When I had my mastectomy five years ago and was confined to a couch for an entire summer, my little or big Bouvier, depending on how one looks at our situation, would bring her toys to me one by one, arranging them in a neat row beside me on my convalescent sofa. When I was healed enough, she watched roughly 5,073 hours of Miss Marple on that same sofa, her little snout resting on the space where my left breast used to be. Occasionally, we would lock eyes and she would sigh deeply, as if to say “I don’t know when I’m gonna get out of here, but any place would be much worse.”

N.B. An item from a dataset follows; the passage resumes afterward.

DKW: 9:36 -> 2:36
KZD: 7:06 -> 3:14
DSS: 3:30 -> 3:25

This week was not the first time she’s performed the same sort of cock-blocking as her spiritual ancestor. She doesn’t like it when people hug standing up, and so anyone who chooses to embrace in our home must do so while seated. Visitors must acknowledge her immediately upon entering or else she will interrupt human conversation with a series of accusatory little sounds like “Roo, roo, roo,” that I think are meant to mean, “You? In my home? Greet me in accordance with the customs and culture I have implemented within my domain.” She needs to play tennis ball at least once per week or else she becomes depressed.

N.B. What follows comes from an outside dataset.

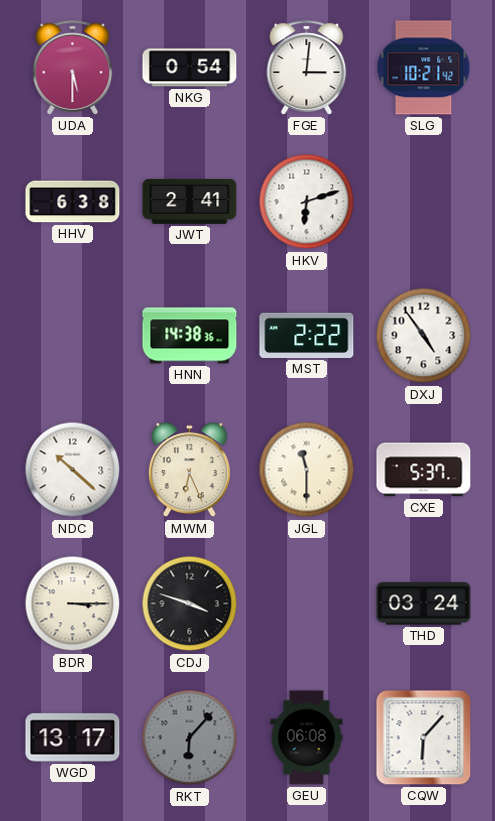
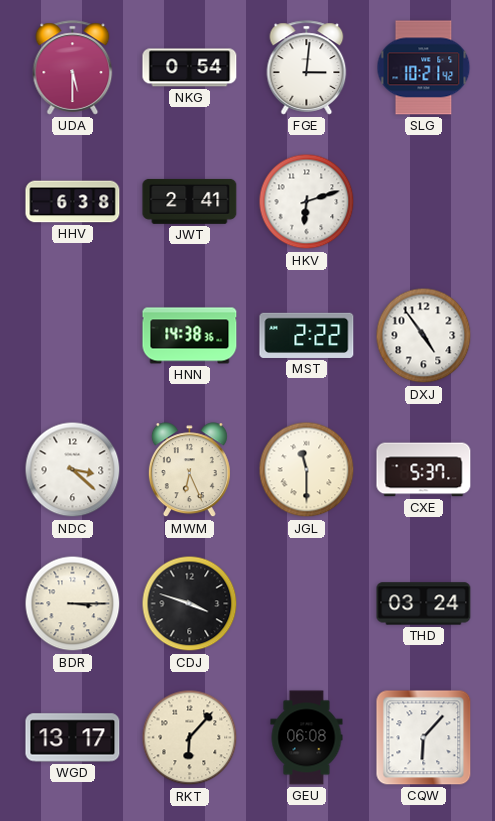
NDC: 10:22 -> 3:22
RKT dial: grey -> cream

“You’re a terrible dog and should be euthanized,” I tell her sometimes as I’m holding her like a baby and forcing her to let me kiss her dumb little snout, which she does not enjoy but tolerates.

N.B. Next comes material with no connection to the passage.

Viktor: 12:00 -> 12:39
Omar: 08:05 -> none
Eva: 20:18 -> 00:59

“I made her like this,” I explain to people, not by way of apology, but by way of defining that we are who we are. “I can’t take it back now,” I say of the dog my ex and I got on sale at a kill shelter for $40 after workers had found her eating from a Philadelphia dumpster. One who now costs me around $3,500 per year.
There was the boyfriend she hated and would bark at until she was given a tennis ball or rawhide treat for distraction. About that relationship, she was correct. There was the one who wanted me to sleep over so badly that he offered to take me home to pick her up along with all her little amusements and medicines when I explained she can’t spend more than six hours at a stretch alone. “She pees in strangers’ houses,” I had to tell him. “Then I’ll clean it up,” he answered. It’s possible I would have married that one for his acceptance of my willful and sickly dog alone if not for a disagreement surprisingly unrelated to my elderly dog’s anger peeing, which is a separate issue from her incontinence peeing.
But it’s Truvy Bouvier Kennedy-Onassis and I instead, getting older together surrounded by overgrown shrubs in a West Hollywood bungalow among the detritus of our decrepitude: the towels, the pile of medicine bottles, tennis balls and plush toys, dishes of water I keep in every room so she might never have to walk too far for a drink, bowls of half-acknowledged freeze-dried salmon.
“You will never die,” I tell her every night before bed, when she requires a hug before shuffling over to her side. “Promise me right now.”